BEGIN

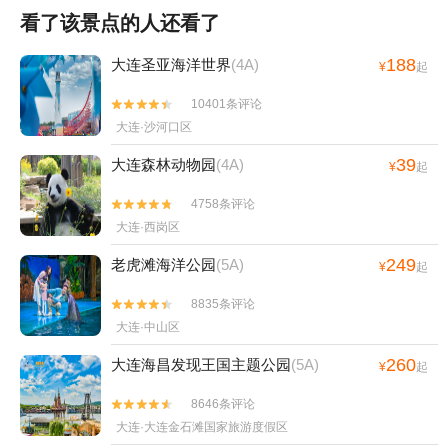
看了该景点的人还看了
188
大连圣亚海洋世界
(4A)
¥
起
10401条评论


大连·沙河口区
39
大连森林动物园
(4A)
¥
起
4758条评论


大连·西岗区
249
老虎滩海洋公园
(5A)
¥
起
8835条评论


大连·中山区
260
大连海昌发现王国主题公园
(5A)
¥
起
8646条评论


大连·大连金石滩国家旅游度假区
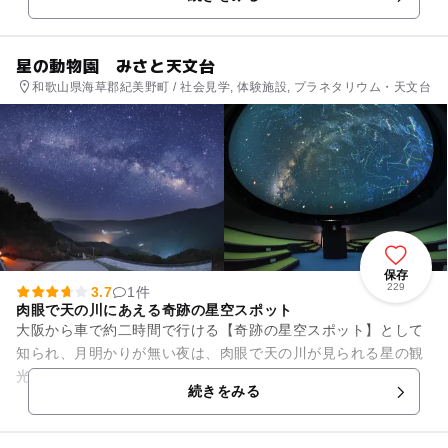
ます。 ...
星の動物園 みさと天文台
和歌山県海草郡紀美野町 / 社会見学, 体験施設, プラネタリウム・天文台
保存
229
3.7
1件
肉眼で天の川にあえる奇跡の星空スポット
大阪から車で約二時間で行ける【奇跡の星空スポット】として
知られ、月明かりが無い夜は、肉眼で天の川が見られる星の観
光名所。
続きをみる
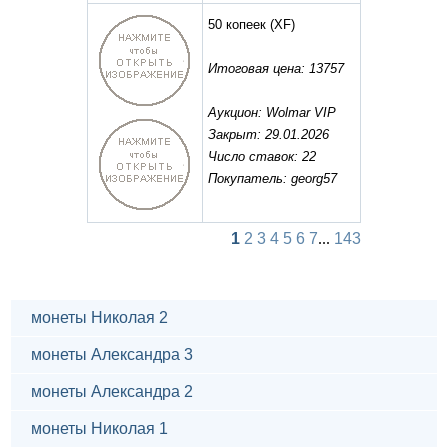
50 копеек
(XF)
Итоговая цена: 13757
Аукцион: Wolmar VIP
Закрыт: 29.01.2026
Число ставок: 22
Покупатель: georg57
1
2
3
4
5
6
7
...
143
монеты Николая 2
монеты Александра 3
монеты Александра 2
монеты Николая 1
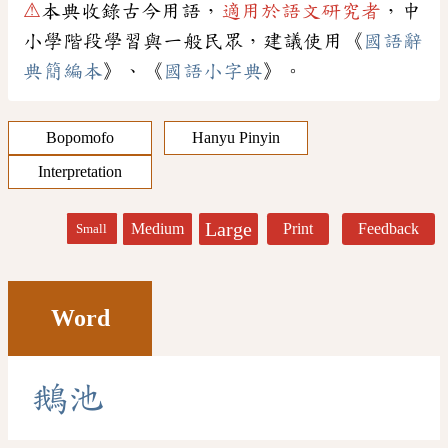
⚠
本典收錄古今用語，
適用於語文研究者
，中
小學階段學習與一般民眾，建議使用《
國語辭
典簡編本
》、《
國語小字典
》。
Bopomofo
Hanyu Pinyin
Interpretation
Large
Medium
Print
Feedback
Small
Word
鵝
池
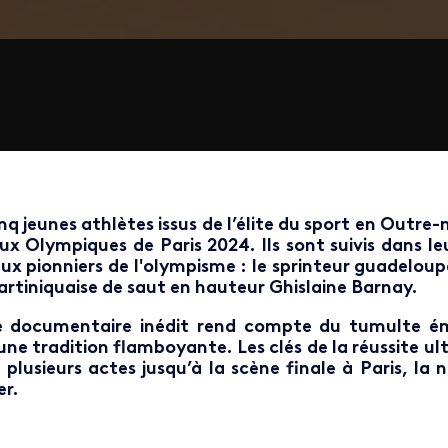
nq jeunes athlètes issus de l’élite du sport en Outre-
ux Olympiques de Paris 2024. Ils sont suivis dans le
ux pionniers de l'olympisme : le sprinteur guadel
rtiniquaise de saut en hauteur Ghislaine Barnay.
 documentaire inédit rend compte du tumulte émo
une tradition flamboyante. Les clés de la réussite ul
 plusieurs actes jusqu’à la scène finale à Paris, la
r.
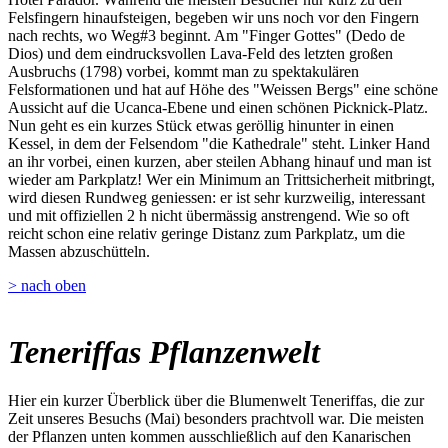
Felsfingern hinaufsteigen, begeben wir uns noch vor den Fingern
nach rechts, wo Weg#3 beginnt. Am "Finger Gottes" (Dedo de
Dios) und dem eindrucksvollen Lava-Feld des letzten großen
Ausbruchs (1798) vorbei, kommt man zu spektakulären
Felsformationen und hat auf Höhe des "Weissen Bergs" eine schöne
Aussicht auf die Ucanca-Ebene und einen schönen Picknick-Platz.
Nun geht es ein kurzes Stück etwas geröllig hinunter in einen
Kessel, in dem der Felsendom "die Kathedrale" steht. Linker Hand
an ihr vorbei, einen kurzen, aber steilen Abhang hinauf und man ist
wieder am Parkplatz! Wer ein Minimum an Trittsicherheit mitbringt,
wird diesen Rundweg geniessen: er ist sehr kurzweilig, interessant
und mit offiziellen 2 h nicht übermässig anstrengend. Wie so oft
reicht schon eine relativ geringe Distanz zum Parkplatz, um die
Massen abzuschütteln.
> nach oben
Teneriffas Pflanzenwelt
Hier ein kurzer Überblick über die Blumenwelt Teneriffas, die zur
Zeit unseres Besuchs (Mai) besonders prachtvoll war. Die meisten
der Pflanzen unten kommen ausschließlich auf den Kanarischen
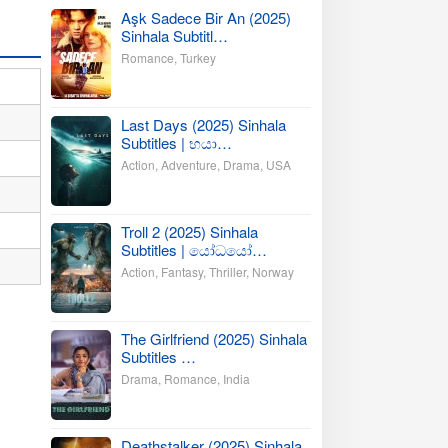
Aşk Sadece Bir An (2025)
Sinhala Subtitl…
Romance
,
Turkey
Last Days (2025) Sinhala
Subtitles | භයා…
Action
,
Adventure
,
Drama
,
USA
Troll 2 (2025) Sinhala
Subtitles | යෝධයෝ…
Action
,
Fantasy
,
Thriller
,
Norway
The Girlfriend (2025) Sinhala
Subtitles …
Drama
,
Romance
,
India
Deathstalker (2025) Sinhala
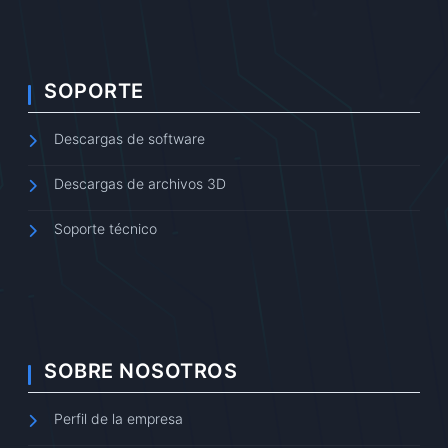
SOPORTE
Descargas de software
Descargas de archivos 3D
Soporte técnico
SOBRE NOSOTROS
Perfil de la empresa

END

In the material above, which lines fall between the one holding "ux pionniers de" and the one holding "Aussicht auf die", inclusive? Print exactly those, with the pictures left out.

ux pionniers de l'olympisme : le sprinteur guadel
rtiniquaise de saut en hauteur Ghislaine Barnay.
 documentaire inédit rend compte du tumulte émo
une tradition flamboyante. Les clés de la réussite ul
 plusieurs actes jusqu’à la scène finale à Paris, la
r.
Felsfingern hinaufsteigen, begeben wir uns noch vor den Fingern
nach rechts, wo Weg#3 beginnt. Am "Finger Gottes" (Dedo de
Dios) und dem eindrucksvollen Lava-Feld des letzten großen
Ausbruchs (1798) vorbei, kommt man zu spektakulären
Felsformationen und hat auf Höhe des "Weissen Bergs" eine schöne
Aussicht auf die Ucanca-Ebene und einen schönen Picknick-Platz.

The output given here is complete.